Certiorari denied in Ticketmaster, et al. v. Stearns, et al.

On the consumer litigation front, today the United States Supreme Court denied certiorari in Ticketmaster, et al. v. Stearns, et al. (Sup. Ct. Case No. 11-983).  Stearns v. Ticketmaster Corp., 655 F.3d 1013 (9th Cir. 2011) examined a number of consumer law concepts in the class context.  For example, the Ninth Circuit shot down the federal court standing challenge attempted in UCL actions post-Tobacco II.  And, on the issue of reliance in CLRA claims, the Court said:

A CLRA claim warrants an analysis different from a UCL claim because the CLRA requires each class member to have an actual injury caused by the unlawful practice. Steroid Hormone Prod. Cases, 181 Cal.App.4th 145, 155-56, 104 Cal. Rptr.3d 329, 337 (2010).

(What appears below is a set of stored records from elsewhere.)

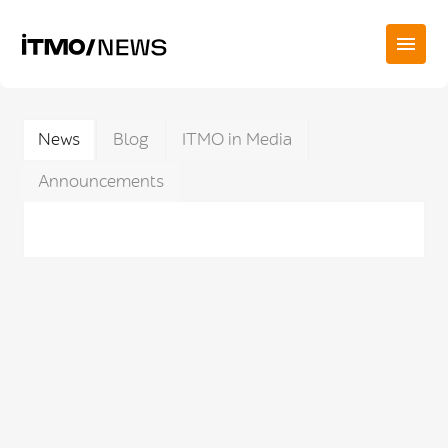
News
Blog
ITMO in Media
Announcements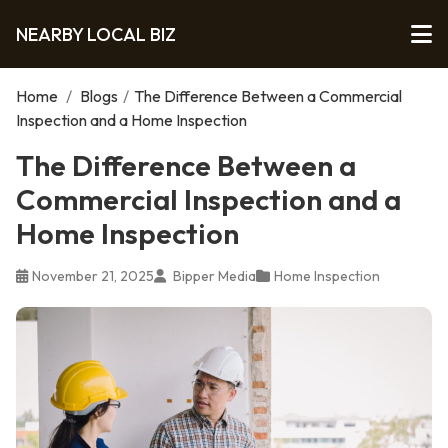
NEARBY LOCAL BIZ
Home
/
Blogs
/
The Difference Between a Commercial
Inspection and a Home Inspection
The Difference Between a
Commercial Inspection and a
Home Inspection
November 21, 2025
Bipper Media
Home Inspection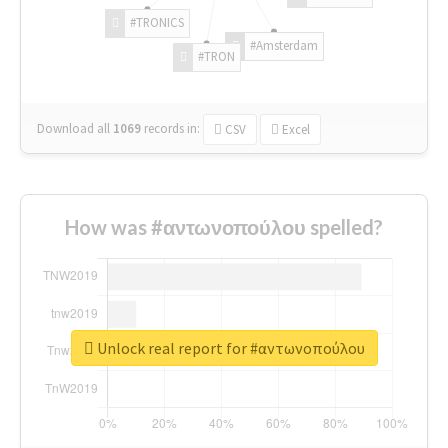
#TRONICS
#Amsterdam
#TRON
Download all
1069
records
in:
CSV
Excel
How was #αντωνοπούλου spelled?
Unlock real report for #αντωνοπούλου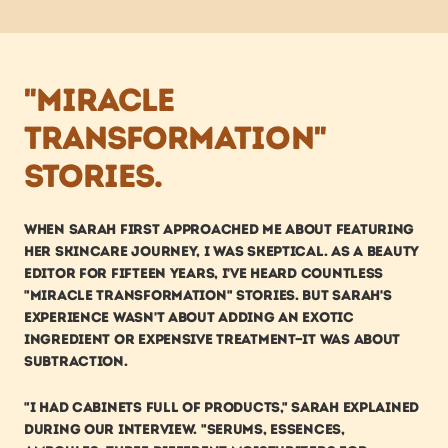
"miracle 
transformation" 
stories.
When Sarah first approached me about featuring 
her skincare journey, I was skeptical. As a beauty 
editor for fifteen years, I've heard countless 
"miracle transformation" stories. But Sarah's 
experience wasn't about adding an exotic 
ingredient or expensive treatment—it was about 
subtraction.
"I had cabinets full of products," Sarah explained 
during our interview. "Serums, essences, 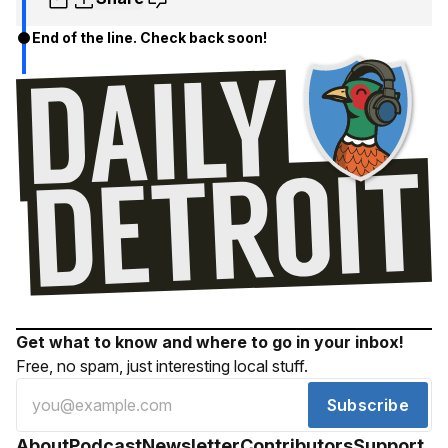
End of the line. Check back soon!
Get what to know and where to go in your inbox!
Free, no spam, just interesting local stuff.
Subscribe
About
Podcast
Newsletter
Contributors
Support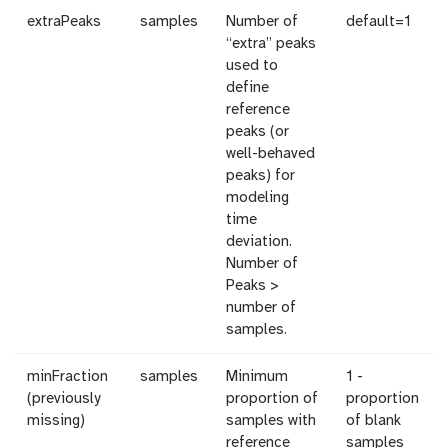
extraPeaks
samples
Number of
default=1
“extra” peaks
used to
define
reference
peaks (or
well-behaved
peaks) for
modeling
time
deviation.
Number of
Peaks >
number of
samples.
minFraction
samples
Minimum
1 -
(previously
proportion of
proportion
missing)
samples with
of blank
reference
samples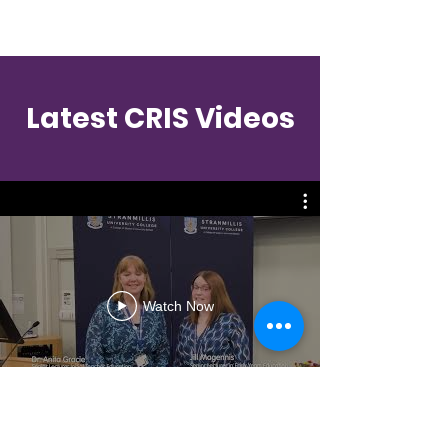
Contact
Latest CRIS Videos
Watch Now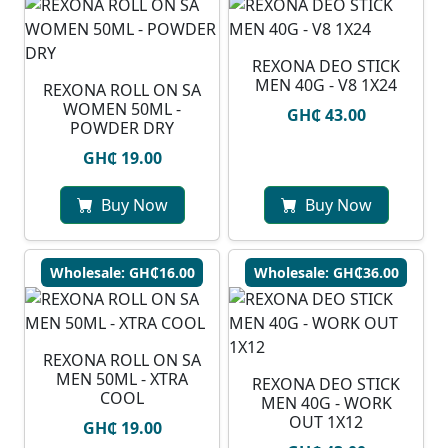
REXONA DEO STICK
MEN 40G - V8 1X24
REXONA ROLL ON SA
WOMEN 50ML -
GH₵ 43.00
POWDER DRY
GH₵ 19.00
Buy Now
Buy Now
Wholesale: GH₵16.00
Wholesale: GH₵36.00
REXONA ROLL ON SA
MEN 50ML - XTRA
REXONA DEO STICK
COOL
MEN 40G - WORK
OUT 1X12
GH₵ 19.00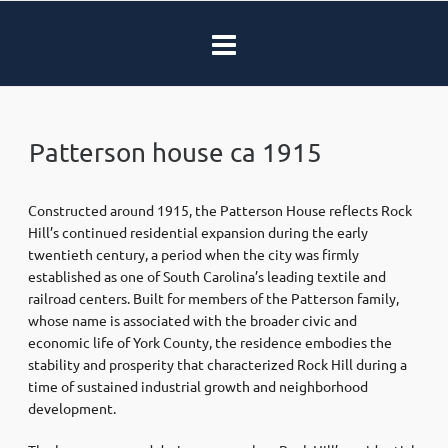
Patterson house ca 1915
Constructed around 1915, the Patterson House reflects Rock
Hill’s continued residential expansion during the early
twentieth century, a period when the city was firmly
established as one of South Carolina’s leading textile and
railroad centers. Built for members of the Patterson family,
whose name is associated with the broader civic and
economic life of York County, the residence embodies the
stability and prosperity that characterized Rock Hill during a
time of sustained industrial growth and neighborhood
development.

But "[c]ausation, on a classwide basis, may be established by materiality. If the trial court finds that material misrepresentations have been made to the entire class, an inference of reliance arises as to the class." Vioxx, 180 Cal.App.4th at 129, 103 Cal.Rptr.3d at 95; see also Vasquez v. Superior Court, 4 Cal.3d 800, 814, 484 P.2d 964, 973, 94 Cal.Rptr. 796, 805 (1971); Steroid, 181 Cal. App.4th at 156-57, 104 Cal.Rptr.3d at 338. This rule applies to cases regarding omissions or "failures to disclose" as well. See McAdams v. Monier, Inc., 182 Cal.App.4th 174, 184, 105 Cal.Rptr.3d 704, 711 (2010) (holding that because of defendant's failure to disclose information "which would have been material to any reasonable person who purchased" the product, a presumption of reliance was justified); Mass. Mut. Life Ins. Co. v. Superior Court, 97 Cal. App. 4th 1282, 1293, 119 Cal.Rptr.2d 190, 198 (2002) ("[H]ere the record permits an inference of common reliance. Plaintiffs contend Mass Mutual failed to disclose its own concerns about the premiums it was paying and that those concerns would have been material to any reasonable person contemplating the purchase...." If proved, that would "be sufficient to give rise to the inference of common reliance on representations which were materially deficient.").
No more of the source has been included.